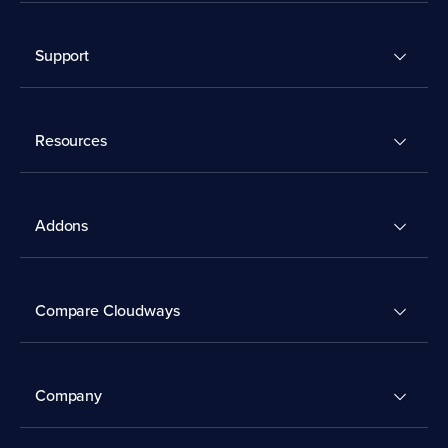
Support
Resources
Addons
Compare Cloudways
Company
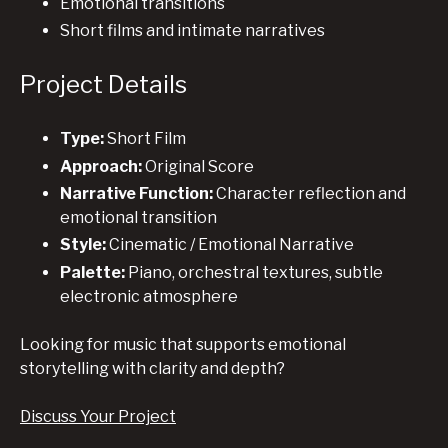
Emotional transitions
Short films and intimate narratives
Project Details
Type:
Short Film
Approach:
Original Score
Narrative Function:
Character reflection and
emotional transition
Style:
Cinematic / Emotional Narrative
Palette:
Piano, orchestral textures, subtle
electronic atmosphere
Looking for music that supports emotional
storytelling with clarity and depth?
Discuss Your Project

[PROBLEM TO SOLVE] Leave every picture out. Retype the remaining data exactly.

[ANSWER TO THIS PROBLEM]
Support
Resources
Addons
Compare Cloudways
Company
Emotional transitions
Short films and intimate narratives
Project Details
Type:
Short Film
Approach:
Original Score
Narrative Function:
Character reflection and
emotional transition
Style:
Cinematic / Emotional Narrative
Palette:
Piano, orchestral textures, subtle
electronic atmosphere
Looking for music that supports emotional
storytelling with clarity and depth?
Discuss Your Project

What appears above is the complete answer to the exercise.